First brought to the U. S. from China in the early 20th century, they were mostly grown only in backyards for many years until more recently popularized as a culinary delight (thank-you Martha Stewart)! Nowadays, you can find Meyer lemons in most supermarkets around the country during their season – technically November through March, but I tend to see them in my local markets most often in January and February.
And these little beauties really are a wintertime treat. Meyer lemons are a bit sweeter, and a little less acidic in taste than a regular lemon. The flavor is slightly different, too, with a hint of floral flavor or herbaceousness in the background. They’re perfect for when you want lemon flavor without the sharpness of a regular lemon.

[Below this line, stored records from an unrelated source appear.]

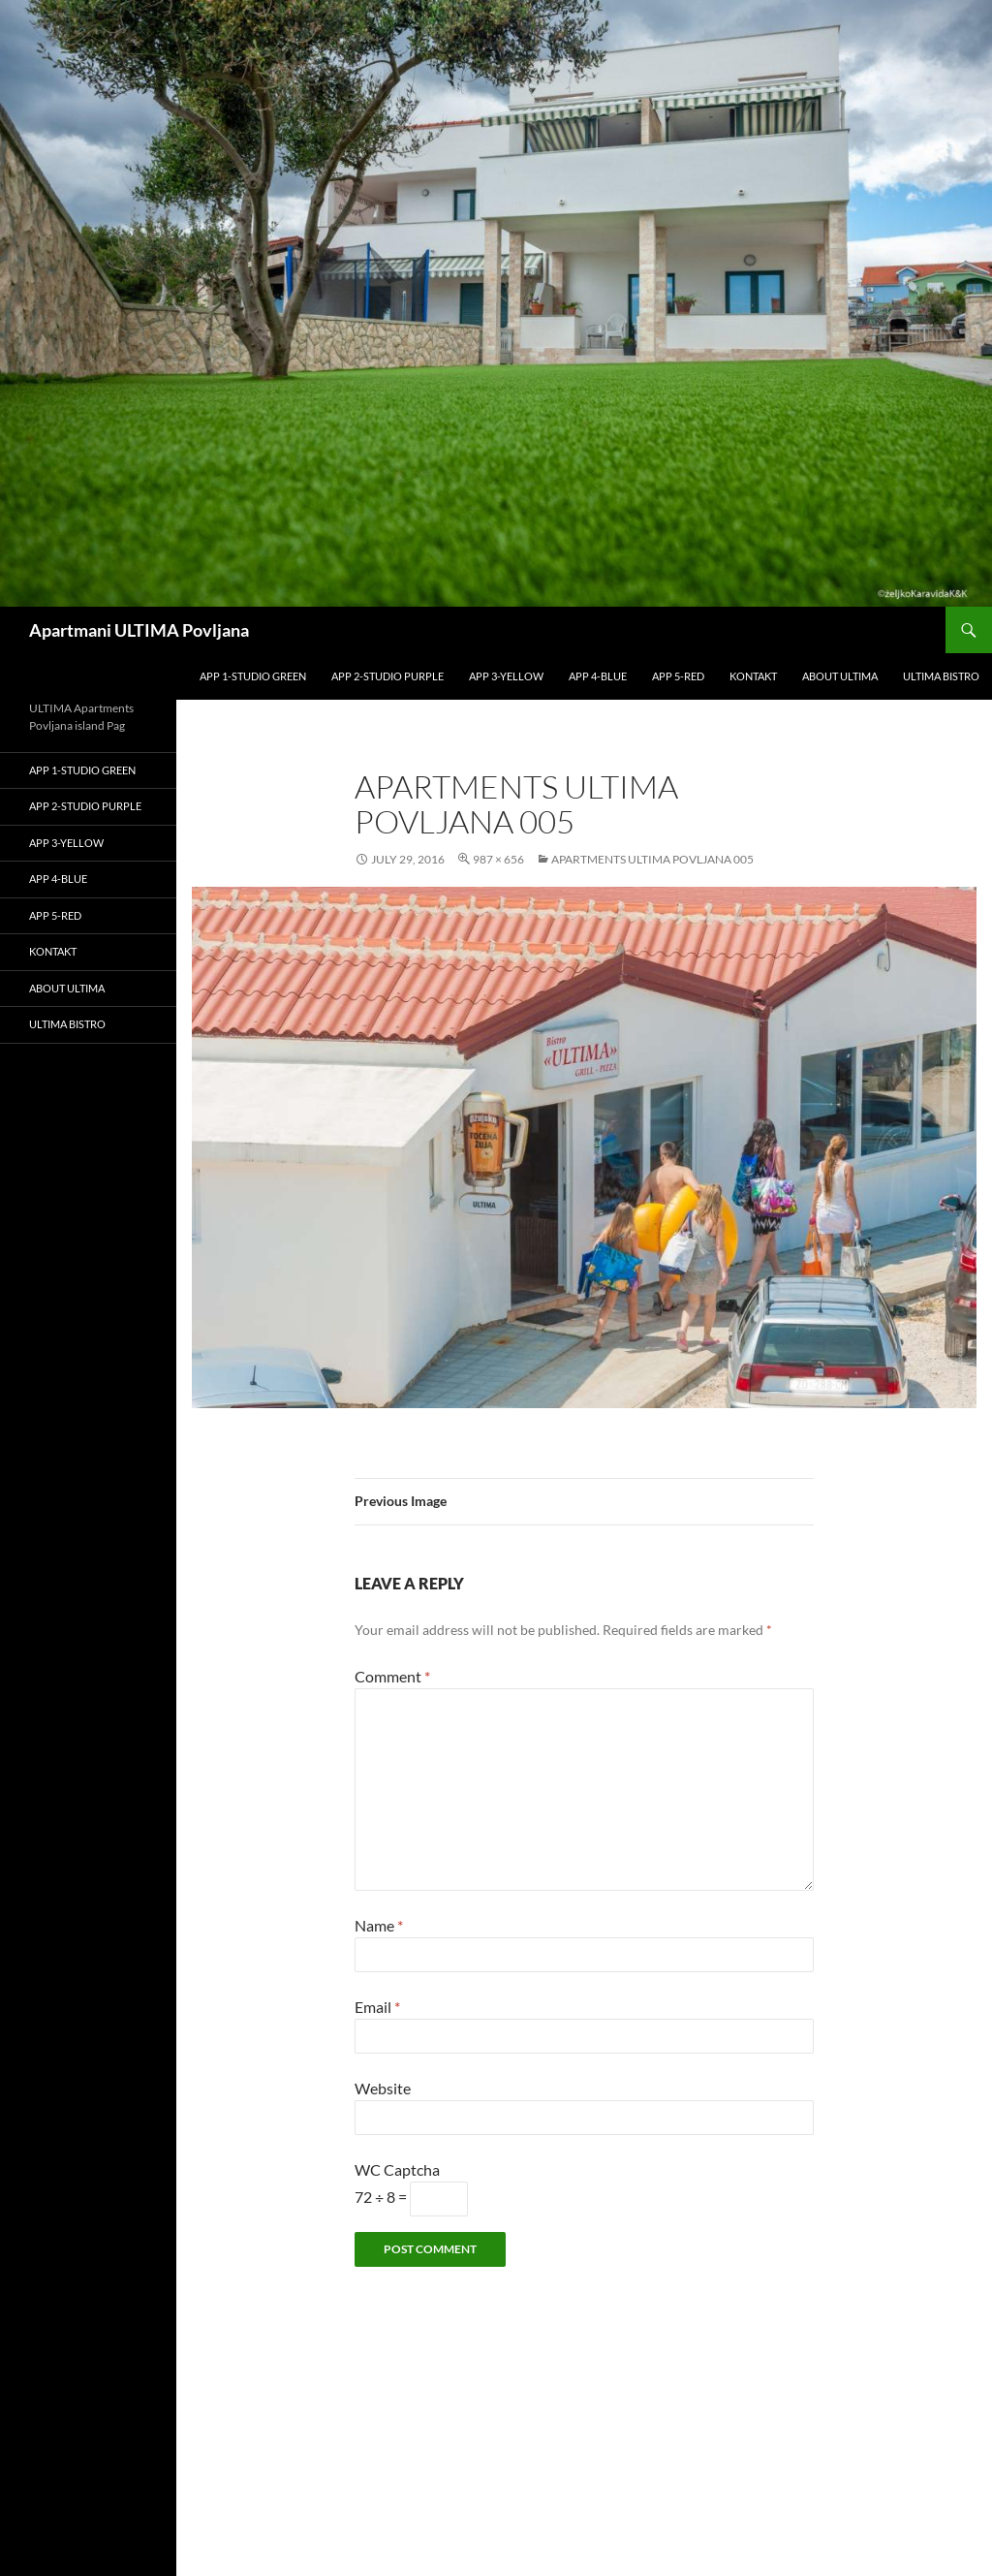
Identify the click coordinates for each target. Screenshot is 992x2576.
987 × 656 (498, 859)
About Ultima (840, 676)
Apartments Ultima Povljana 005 (652, 859)
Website (383, 2088)
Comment (392, 1676)
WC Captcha (397, 2169)
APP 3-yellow (506, 676)
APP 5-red (678, 676)
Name (379, 1925)
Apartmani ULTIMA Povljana (139, 630)
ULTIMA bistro (941, 676)
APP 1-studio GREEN (253, 676)
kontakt (753, 676)
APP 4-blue (598, 676)
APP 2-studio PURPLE (387, 676)
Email (377, 2006)
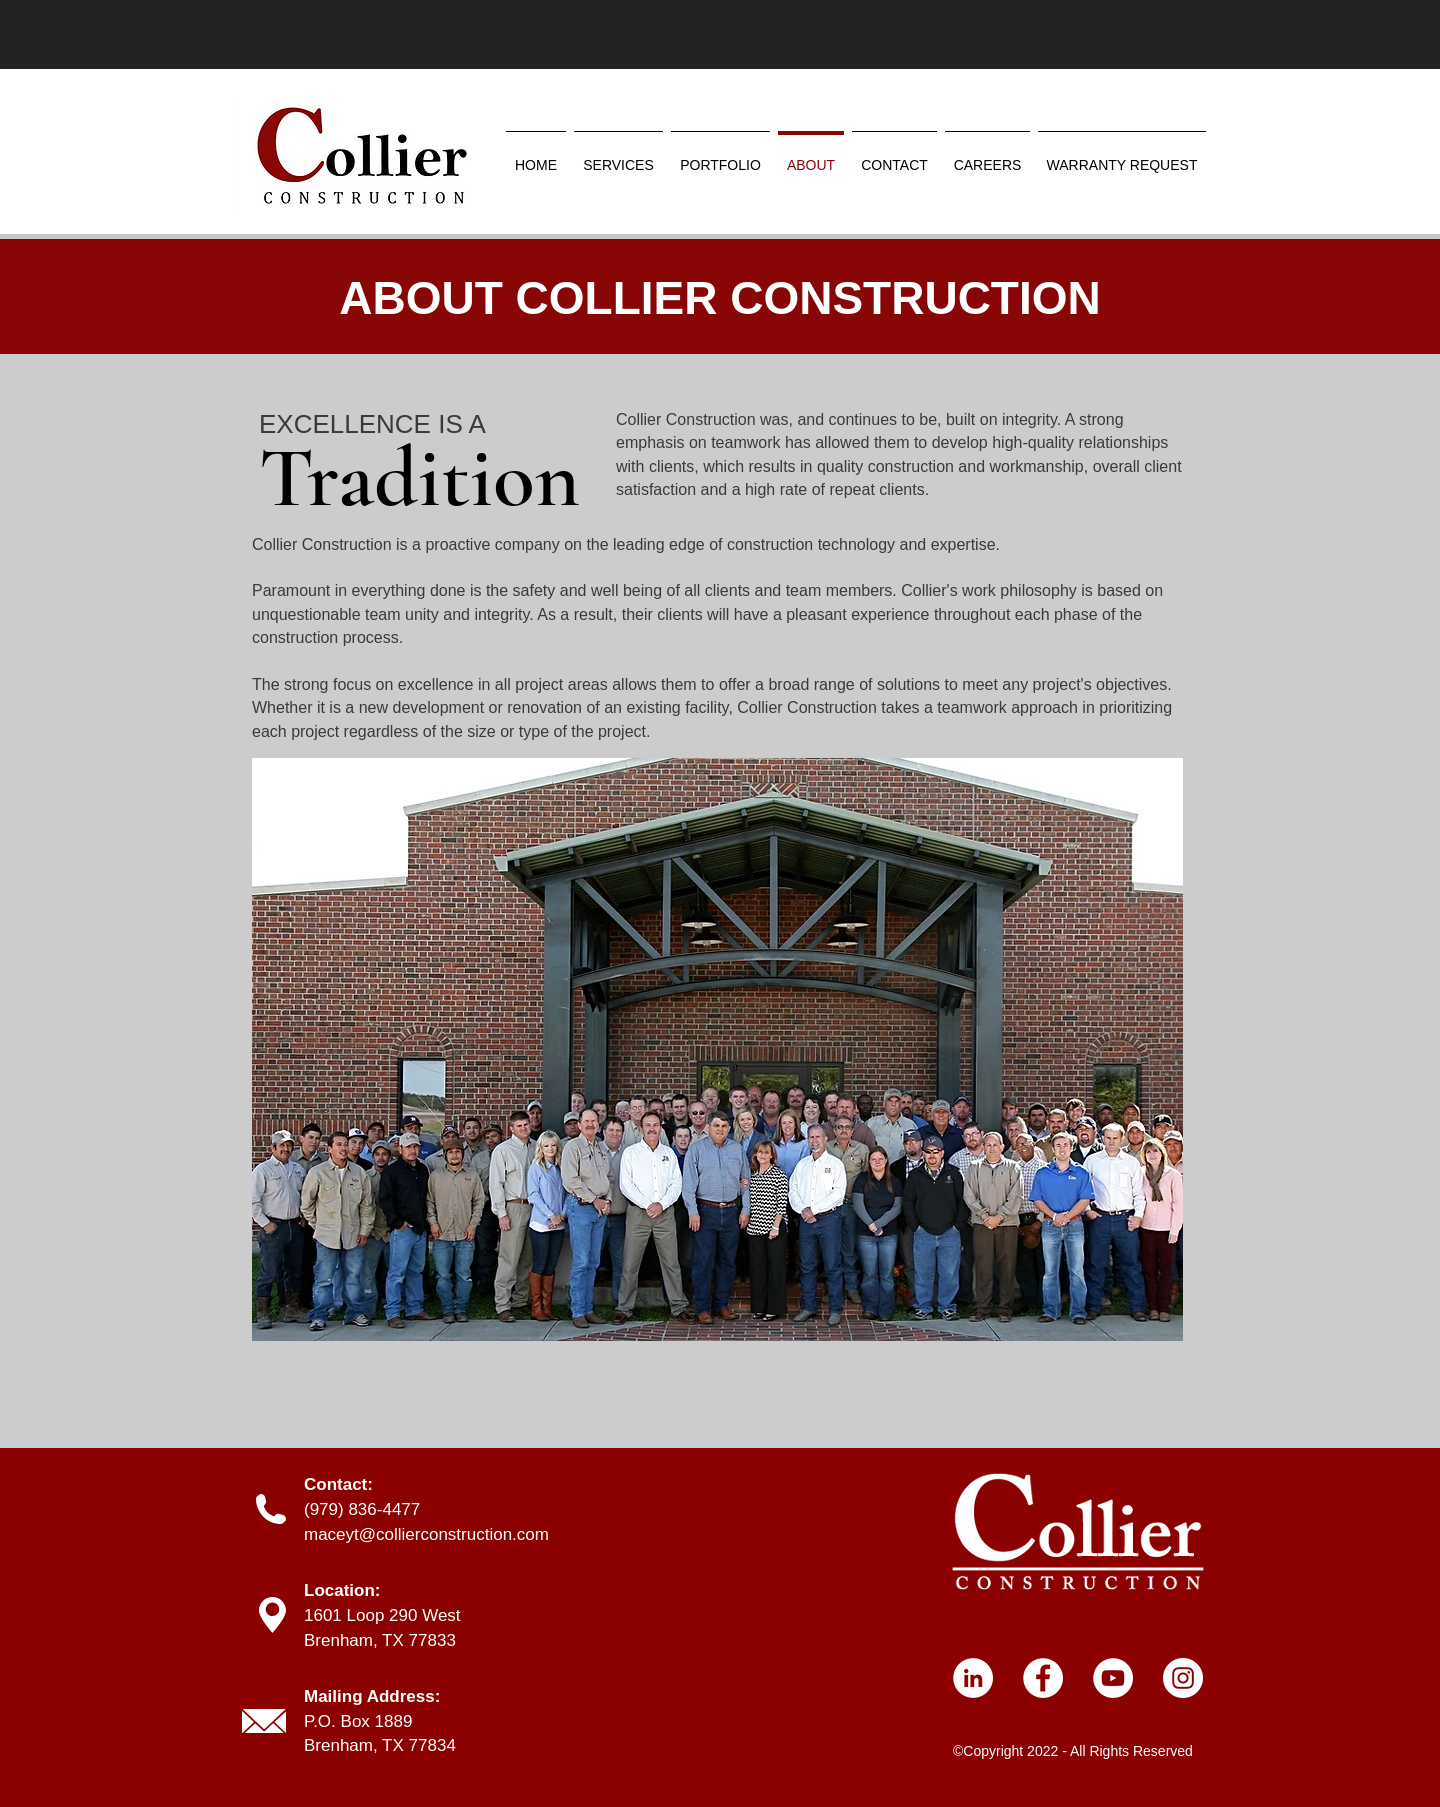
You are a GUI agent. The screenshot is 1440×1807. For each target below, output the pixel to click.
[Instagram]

So for a much-needed midwinter treat, I made myself this beautiful Meyer lemon pie. I’m just going to admit right now that this is a bit of a cheater’s pie. I took the easy route here, and instead of starting by making a lemon custard or curd, I took a shortcut. I used my usual Key lime pie recipe and substituted Meyer lemon juice for the key lime juice. All it takes is whisking together lemon juice (and zest), along with a can of sweetened condensed milk, and some eggs yolks in a bowl and the pie filling is ready. Just pour it into your graham cracker crust and bake. It’s so easy, you don’t even have to break out the electric mixer. A bowl, a whisk and a pie pan are all that you need to have a slice of sunshine on a plate in under an hour.
For the Crust:
- 1 ¼ cups graham cracker crumbs (about 1 sleeve of whole crackers)
- ¼ cup cane sugar
- ¼ teaspoon ground cinnamon
- 6 tablespoons butter, melted
For the Pie
- ½ cup Meyer lemon juice (about 3-4 lemons)
- zest from the juiced lemons
- 1 (14-ounce) can of sweetened condensed milk
- 3 egg yolks (see Cook’s notes)
- Prepared graham cracker pie crust
- Whipped cream (optional)
For the Crust
- Heat oven to 375°F
- Mix all crust ingredients together. Spread mixture evenly in a 9-inch pie plate. Use a spoon or measuring cup to firmly press crumb mixture onto the plate.
- Bake for 7-8 minutes, or until light golden brown. Place on rack to cool.
For the Pie
- In a mixing bowl, whisk together all pie ingredients until smooth.
- Pour filling into pie crust, and bake for 15 minutes.
- Remove to wire rack and cool for 15 minutes, then chill in refrigerator until ready to serve.
- To serve, top with fresh whipped cream.